The Return of the Prodigal Son, 1669 by Rembrandt
The Return of the Prodigal Son is among the Rembrandt's final works, likely completed within two years of his death in 1669. Depicting the moment of the prodigal son's return to his father in the Biblical parable, it is a renowned
work described by art historian Kenneth Clark as "a picture which those who have seen the original in Leningrad may be forgiven for claiming as the greatest picture ever painted".
In the painting, the son has returned home in a wretched state from travels in which he wasted his inheritance and fell into poverty and despair. He kneels before his father in repentance, wishing for forgiveness and a renewed place in
the family, having realized that even his father's servants had a better station in life than he. His father receives him with a tender gesture. His hands seem to suggest mothering and fathering at once; the left appears larger and more
masculine, set on the son's shoulder, while the right is softer and more receptive in gesture. Standing at the right is the prodigal son's older brother, who crosses his hands in judgment; in the parable he objects to the father's
compassion for the sinful son:
But he answered his father, "Behold, these many years I have served you, and I never disobeyed a commandment of yours, but you never gave me a goat, that I might celebrate with my friends. But when this, your son, came, who has devoured your living with prostitutes, you killed the fattened calf for him. "
- Luke, World English Bible
The father explains, "But it was appropriate to celebrate and be glad, for this, your brother, was dead, and is alive again. He was lost, and is found" (Luke 15:32).
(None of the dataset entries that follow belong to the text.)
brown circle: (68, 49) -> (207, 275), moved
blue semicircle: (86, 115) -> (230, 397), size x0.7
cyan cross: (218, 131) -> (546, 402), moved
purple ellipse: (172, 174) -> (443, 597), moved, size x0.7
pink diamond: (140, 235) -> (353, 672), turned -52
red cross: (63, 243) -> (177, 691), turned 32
Rembrandt was moved by the parable, and he made a variety of drawings, etchings, and paintings on the theme that spanned decades, beginning with a 1636 etching. The Return of the Prodigal Son includes figures not directly related
to the parable but seen in some of these earlier works; their identities have been debated. The woman at top left, barely visible, is likely the mother, while the seated man, whose dress implies wealth, may be an advisor to the estate or
a tax collector. The standing man at centre is likely a servant.
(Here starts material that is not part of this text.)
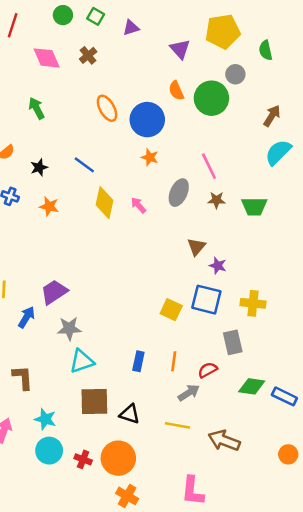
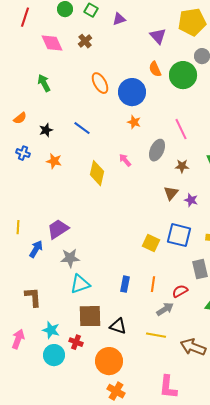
brown star: (216, 200) -> (182, 166), moved
yellow diamond: (104, 203) -> (97, 173), moved
purple star: (218, 266) -> (191, 200), moved
red cross: (83, 459) -> (76, 342), moved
The Return of the Prodigal Son demonstrates the mastery of the late Rembrandt. His evocation of spirituality and the parable's message of forgiveness has been considered the height of his art. Rembrandt scholar Rosenberg calls the painting "monumental", writing that Rembrandt "interprets the Christian idea of mercy with extraordinary solemnity, as though this were his spiritual testament to the world. [The painting] goes beyond the work of all other Baroque artists in the evocation of religious mood and human sympathy. The aged artist's power of realism is not diminished, but increased by psychological insight and spiritual awareness ... The observer is roused to a feeling of some extraordinary event ... The whole represents a symbol of homecoming, of the darkness of human existence illuminated by tenderness, of weary and sinful mankind taking refuge in the shelter of God's mercy."